[[ Records supplied open ]]

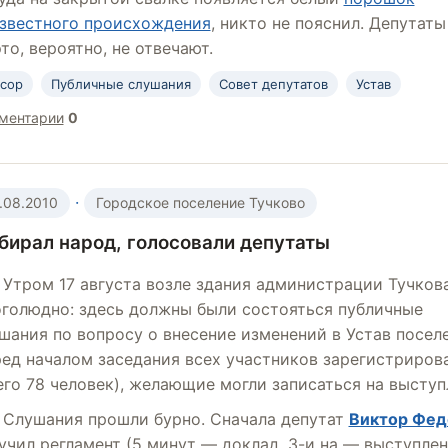
звестного происхождения
, никто не пояснил. Депутаты
это, вероятно, не отвечают.
сор
Публичные слушания
Совет депутатов
Устав
ментарии
0
·
.08.2010
Городское поселение Тучково
бирал народ, голосовали депутаты
Утром 17 августа возле здания администрации Тучков
голюдно: здесь должны были состояться публичные
шания по вопросу о внесение изменений в Устав поселе
ед началом заседания всех участников зарегистриров
его 78 человек), желающие могли записаться на выступ
Слушания прошли бурно. Сначала депутат
Виктор Фед
учил регламент (5 минут — доклад,
3-и
на — выступлен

[[ Records supplied closed ]]

* Exercise requirements
When you copy the data, keep every line exact and drop the pictures.

* Written answer
звестного происхождения
, никто не пояснил. Депутаты
это, вероятно, не отвечают.
сор
Публичные слушания
Совет депутатов
Устав
ментарии
0
·
.08.2010
Городское поселение Тучково
бирал народ, голосовали депутаты
Утром 17 августа возле здания администрации Тучков
голюдно: здесь должны были состояться публичные
шания по вопросу о внесение изменений в Устав поселе
ед началом заседания всех участников зарегистриров
его 78 человек), желающие могли записаться на выступ
Слушания прошли бурно. Сначала депутат
Виктор Фед
учил регламент (5 минут — доклад,
3-и
на — выступлен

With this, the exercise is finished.